In this notebook we attempt to scrape and gather newly relased fiction books ordered by subjects from [Barnes&Noble](https://www.barnesandnoble.com/). We collect our data as follows:
- scrape to get the list of subjects used to categorize the fiction books. 
- for each subject we will accumulate 40 different books along with the title, author, and summary(if it exists) for each book in the subject.
<br>if a summary does not exist, and if we are missing just a few then we should be able to manually replace using targeted scrape functions. 

Note: Be aware that we only take 40 because B&N website is terrible and will max out at 40 books per page. We may collect more data by scraping more than one page if we think it is neccessary for the purpose of our project. 



In [74]:
from bs4 import BeautifulSoup
import requests
from selenium import webdriver
from selenium.webdriver.chrome.options import Options

The reason we are using both Requests and Selenium Python libraries is due to the fact that some pages in B&N's website do not work with Requests, and for those pages we use Selenium.  

In [2]:
#Make the list of subjects along with their urls. 

URL = "https://www.barnesandnoble.com/b/fiction/books/_/N-2usxZ29Z8q8"
page = requests.get(URL)
soup = BeautifulSoup(page.content, "html.parser")

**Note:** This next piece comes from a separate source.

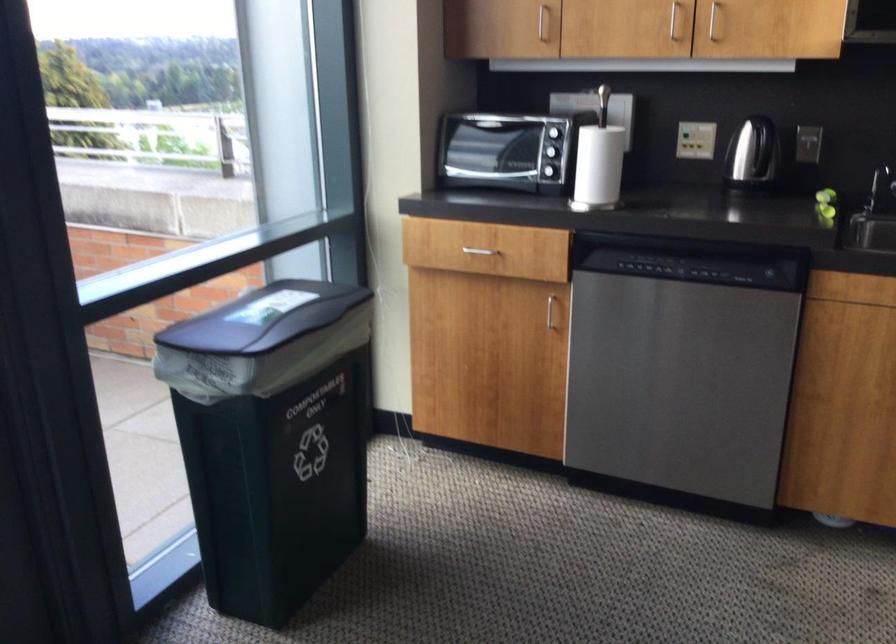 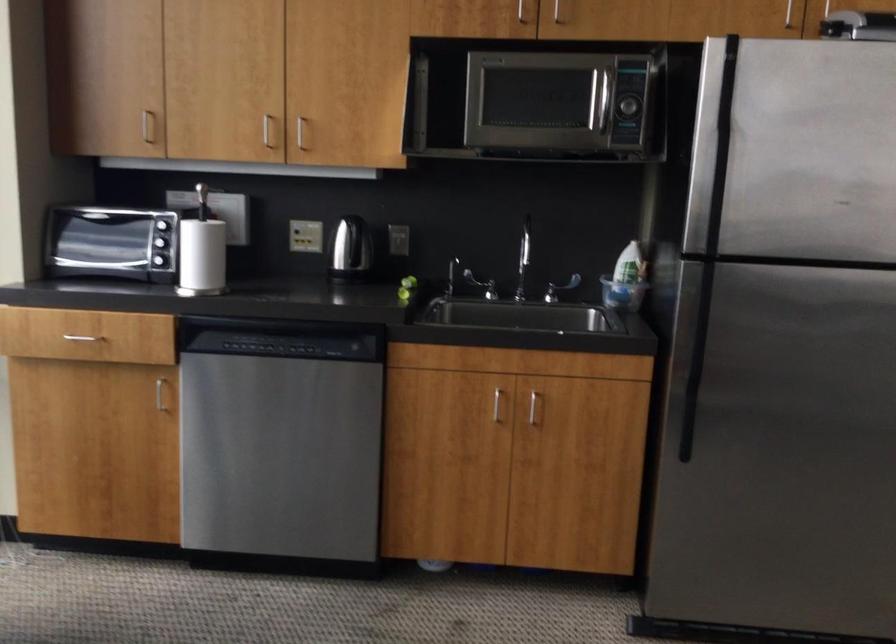 Question: The camera is either moving clockwise (left) or counter-clockwise (right) around the object. The first image is from the beginning of the video and the second image is from the end. Is the camera moving left or right when shooting the video?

results = soup.find(id="sidebar-section-FictionSubjects")

fic_subjects = []
for litag in results.find_all('a'):
    if litag.text == 'Browse All Subjects':
        break
    else:
        fic_subjects.append((str(litag).split('"')[1], litag.text.strip()))


In [3]:
fic_subjects

[('/b/books/fiction/_/N-29Z8q8Z10h8', 'General Fiction'),
 ('/b/books/graphic-novels-comics/_/N-29Z8q8Zucb', 'Graphic Novels & Comics'),
 ('/b/books/fiction/historical-fiction/_/N-29Z8q8Z10nf', 'Historical Fiction'),
 ('/b/books/fiction/horror/_/N-29Z8q8Z1d51', 'Horror'),
 ('/b/books/literature/_/N-29Z8q8Z15v3', 'Literature'),
 ('/b/books/graphic-novels-comics/manga/_/N-29Z8q8Zucc', 'Manga'),
 ('/b/books/mystery-crime/_/N-29Z8q8Z16g4', 'Mystery & Crime'),
 ('/b/books/poetry/_/N-29Z8q8Z1pqh', 'Poetry'),
 ('/b/books/romance/_/N-29Z8q8Z17y3', 'Romance'),
 ('/b/books/science-fiction-fantasy/_/N-29Z8q8Z180l',
  'Science Fiction & Fantasy'),
 ('/b/books/fiction/thrillers/_/N-29Z8q8Z1d3u', 'Thrillers'),
 ('/b/books/fiction/westerns/_/N-29Z8q8Z10j9', 'Westerns')]

In [53]:
#Make the list of new releases along with their urls for each subject.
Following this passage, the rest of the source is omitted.